Eastern Bluebird

This week for Flora and Fauna Friday we have the cerulean songbird of the savanna, the azure agrarian avian, the Eastern Bluebird (Sialia sialis).

As I’ve touched on before, Eastern Bluebirds are a member of the Thrush family. Thrushes are stocky insect eating birds with large eyes and a narrow, pointed bill. Bluebirds fit this description but are more petite than other Thrushes. Their bill is thinner and they’re size is smaller but they maintain the prominent peepers. Both males and females are 6 to 8 inches long with a rusty red breast, dark beady eyes, delicate slate legs, and a cloak of that namesake’s shade. Females sport a cowl of aluminum gray running under patinated wings into a powdered copper blue fan of tail. Males are not so subtle and flaunt feathers of a rich sapphire abroad their back and a barrel-chested breast as red as Carolina clay. The red of the breast is a product of carotenoids. Carotenoids are red pigments produced by plants. Bluebirds acquire these pigments from eating insects who were eating those plants and the birds incorporate those compounds into their own bodies. Bluebirds feed on a wide array of arthropods. They can often be spotted hawking grasshoppers, plucking worms, biting beetles, and swallowing spiders. This third-hand pigmentation acts as a proxy for individual health when Bluebirds select a mate. A well fed bird is healthier. A well fed bird is redder. A well fed bird eats more pigment filled bugs. Or so a bird can infer. The blues of these birds are not any kind of pigmentation but the result of a polymer microstructure within the long dead cells of the feathers themselves. A protein lattice that’s mere shape induces the scattering and refraction of only blue light. An illusion of beauty.

Bluebirds were not as numerous and widespread as they are today. Their populations were sharply declining in the mid-1900s due to a lack of nesting habitat, competition for nesting habitat, and decreased nesting success. Bluebirds nest in cavities and, in order to have a cavity, you have to have something to carve a hole in. Bluebirds reuse old Woodpecker nests or expand feeding divets left by Woodpeckers on dead trees. Their natural habitats are open grasslands with high disturbance rates and trees mixed sparsely throughout. Habitats such as pine savannas and scrub barrens.
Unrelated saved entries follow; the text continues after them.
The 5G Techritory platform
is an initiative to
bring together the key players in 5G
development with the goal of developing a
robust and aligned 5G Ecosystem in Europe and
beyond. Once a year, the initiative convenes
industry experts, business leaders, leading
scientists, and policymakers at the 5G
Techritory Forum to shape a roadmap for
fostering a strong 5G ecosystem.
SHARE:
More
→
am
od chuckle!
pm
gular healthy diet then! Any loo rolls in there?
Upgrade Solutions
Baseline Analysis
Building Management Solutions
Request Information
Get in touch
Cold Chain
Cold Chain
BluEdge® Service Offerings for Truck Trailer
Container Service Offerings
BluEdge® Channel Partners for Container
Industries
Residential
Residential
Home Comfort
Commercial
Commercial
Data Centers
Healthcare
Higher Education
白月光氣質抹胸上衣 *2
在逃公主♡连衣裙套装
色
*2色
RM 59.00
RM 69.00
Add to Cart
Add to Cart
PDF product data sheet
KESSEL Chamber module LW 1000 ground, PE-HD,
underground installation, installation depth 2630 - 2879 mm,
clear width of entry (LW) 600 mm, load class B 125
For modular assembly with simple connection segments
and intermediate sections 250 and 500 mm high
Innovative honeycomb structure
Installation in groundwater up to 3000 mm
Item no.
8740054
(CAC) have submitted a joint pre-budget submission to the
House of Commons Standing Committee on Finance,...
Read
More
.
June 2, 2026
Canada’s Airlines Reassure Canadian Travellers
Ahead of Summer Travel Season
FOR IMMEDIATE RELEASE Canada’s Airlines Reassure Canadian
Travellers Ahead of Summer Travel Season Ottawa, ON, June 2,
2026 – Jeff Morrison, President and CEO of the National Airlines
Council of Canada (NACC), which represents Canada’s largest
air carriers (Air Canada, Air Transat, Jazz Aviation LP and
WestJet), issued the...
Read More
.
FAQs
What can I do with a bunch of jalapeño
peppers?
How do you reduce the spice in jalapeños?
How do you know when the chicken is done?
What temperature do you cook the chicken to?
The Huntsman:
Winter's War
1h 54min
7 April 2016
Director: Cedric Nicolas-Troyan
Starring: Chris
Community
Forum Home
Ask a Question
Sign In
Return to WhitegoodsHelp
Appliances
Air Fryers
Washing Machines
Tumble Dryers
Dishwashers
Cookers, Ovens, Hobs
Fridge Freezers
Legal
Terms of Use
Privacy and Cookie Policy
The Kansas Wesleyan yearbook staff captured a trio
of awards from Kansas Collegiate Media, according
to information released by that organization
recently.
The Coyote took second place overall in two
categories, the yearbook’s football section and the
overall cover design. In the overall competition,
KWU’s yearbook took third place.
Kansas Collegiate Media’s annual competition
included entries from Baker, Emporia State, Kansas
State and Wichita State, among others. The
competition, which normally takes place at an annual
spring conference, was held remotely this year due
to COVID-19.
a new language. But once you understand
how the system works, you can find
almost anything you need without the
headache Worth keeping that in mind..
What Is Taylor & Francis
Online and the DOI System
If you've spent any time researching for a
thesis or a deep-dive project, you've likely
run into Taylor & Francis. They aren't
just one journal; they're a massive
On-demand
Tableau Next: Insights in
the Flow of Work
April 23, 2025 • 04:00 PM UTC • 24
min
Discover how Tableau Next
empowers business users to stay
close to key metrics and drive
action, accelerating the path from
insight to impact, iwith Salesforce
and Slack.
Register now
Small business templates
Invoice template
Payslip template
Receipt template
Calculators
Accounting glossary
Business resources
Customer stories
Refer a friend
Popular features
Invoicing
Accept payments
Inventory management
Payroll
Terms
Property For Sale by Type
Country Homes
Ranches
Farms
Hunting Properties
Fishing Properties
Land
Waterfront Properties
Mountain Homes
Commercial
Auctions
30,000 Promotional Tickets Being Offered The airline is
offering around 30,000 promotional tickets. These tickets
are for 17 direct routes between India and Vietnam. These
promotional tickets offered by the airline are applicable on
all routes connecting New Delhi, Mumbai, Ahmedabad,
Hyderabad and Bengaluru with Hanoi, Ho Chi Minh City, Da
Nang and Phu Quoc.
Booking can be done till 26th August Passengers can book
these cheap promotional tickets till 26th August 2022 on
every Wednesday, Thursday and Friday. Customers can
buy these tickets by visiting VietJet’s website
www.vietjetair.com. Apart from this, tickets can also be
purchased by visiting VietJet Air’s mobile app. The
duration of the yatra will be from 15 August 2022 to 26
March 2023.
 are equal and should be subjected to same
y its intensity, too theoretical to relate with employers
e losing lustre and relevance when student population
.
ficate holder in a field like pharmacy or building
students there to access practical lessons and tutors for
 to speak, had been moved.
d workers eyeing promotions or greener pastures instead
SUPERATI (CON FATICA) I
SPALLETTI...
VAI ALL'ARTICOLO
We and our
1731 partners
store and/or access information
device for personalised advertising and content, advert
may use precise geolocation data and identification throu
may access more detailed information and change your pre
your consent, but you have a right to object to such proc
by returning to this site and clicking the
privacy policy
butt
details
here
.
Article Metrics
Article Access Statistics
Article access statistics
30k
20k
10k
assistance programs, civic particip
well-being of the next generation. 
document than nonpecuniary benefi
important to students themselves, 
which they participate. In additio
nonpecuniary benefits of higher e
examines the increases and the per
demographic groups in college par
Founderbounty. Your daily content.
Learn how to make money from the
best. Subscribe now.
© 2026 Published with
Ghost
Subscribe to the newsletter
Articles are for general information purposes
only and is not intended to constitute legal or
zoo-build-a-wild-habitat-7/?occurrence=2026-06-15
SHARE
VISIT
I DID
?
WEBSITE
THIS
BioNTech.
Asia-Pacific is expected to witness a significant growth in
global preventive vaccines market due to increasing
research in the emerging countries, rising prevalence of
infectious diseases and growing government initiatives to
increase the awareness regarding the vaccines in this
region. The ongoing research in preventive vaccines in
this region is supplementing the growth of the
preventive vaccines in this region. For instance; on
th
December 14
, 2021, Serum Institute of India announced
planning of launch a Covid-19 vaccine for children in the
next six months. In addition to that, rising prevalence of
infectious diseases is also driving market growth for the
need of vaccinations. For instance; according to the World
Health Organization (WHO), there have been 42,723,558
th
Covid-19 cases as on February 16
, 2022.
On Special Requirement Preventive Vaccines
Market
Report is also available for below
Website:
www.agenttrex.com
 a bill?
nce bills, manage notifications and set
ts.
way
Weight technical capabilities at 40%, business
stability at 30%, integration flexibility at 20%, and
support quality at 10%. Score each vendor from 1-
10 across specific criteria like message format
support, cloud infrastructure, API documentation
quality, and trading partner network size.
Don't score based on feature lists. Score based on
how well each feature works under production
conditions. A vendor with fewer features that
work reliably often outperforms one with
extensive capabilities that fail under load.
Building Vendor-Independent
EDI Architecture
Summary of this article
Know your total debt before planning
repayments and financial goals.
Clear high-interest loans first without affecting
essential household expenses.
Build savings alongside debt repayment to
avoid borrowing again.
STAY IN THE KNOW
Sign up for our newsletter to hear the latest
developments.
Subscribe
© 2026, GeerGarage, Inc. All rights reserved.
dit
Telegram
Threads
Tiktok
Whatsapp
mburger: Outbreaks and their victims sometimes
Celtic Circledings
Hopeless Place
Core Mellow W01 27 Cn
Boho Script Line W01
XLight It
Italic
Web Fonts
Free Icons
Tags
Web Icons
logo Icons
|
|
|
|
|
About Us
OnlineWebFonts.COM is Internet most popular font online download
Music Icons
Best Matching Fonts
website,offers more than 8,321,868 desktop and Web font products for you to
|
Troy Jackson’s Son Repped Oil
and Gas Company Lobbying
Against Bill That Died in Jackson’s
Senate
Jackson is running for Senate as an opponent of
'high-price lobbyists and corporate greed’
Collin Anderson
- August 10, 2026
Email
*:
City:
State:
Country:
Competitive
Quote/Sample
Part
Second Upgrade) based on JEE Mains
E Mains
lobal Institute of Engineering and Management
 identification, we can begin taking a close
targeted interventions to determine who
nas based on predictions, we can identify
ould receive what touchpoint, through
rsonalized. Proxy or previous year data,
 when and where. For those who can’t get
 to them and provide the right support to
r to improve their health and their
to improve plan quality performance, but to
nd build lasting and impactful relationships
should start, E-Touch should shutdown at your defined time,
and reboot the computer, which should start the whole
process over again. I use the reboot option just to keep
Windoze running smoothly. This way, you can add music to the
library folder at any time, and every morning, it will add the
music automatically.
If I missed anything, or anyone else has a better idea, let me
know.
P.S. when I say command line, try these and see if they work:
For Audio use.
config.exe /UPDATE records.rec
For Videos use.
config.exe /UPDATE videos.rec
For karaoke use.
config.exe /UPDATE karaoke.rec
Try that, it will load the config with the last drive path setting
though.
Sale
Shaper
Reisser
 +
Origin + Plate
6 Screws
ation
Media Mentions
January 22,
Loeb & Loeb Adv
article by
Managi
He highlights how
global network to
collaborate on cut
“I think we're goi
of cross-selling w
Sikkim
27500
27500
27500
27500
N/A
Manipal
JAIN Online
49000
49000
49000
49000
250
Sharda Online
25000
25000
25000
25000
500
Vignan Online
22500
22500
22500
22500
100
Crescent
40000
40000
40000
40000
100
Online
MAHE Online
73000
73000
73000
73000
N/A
The lumbering of Longleaf Pines in the 1800s removed a lot of their natural habitat but forest clearing for agriculture produced even more. However, as farms became larger and mechanized, the wind breaks and woodlots vanished, taking the Bluebirds with them. The introduction of invasive House Sparrows and Starlings from Europe created nest competition and these more aggressive exotic birds overwhelmed nesting Bluebirds. The use of the insecticides, like DDT, on farms continued the trend, killing the arthropods the birds depended on for food and lacing bluebird nests and the insects that did survive with the bio-accumulating toxin. In the 1960s, Bluebird nest box campaigns gained widespread public momentum and the use of DDT and similar insecticides was banned. Eastern Bluebird populations rebounded with staggering momentum. Nowadays, Eastern Bluebird populations have totally recovered and are still growing. They’re now even are more numerous and widespread than in pre-colonial days!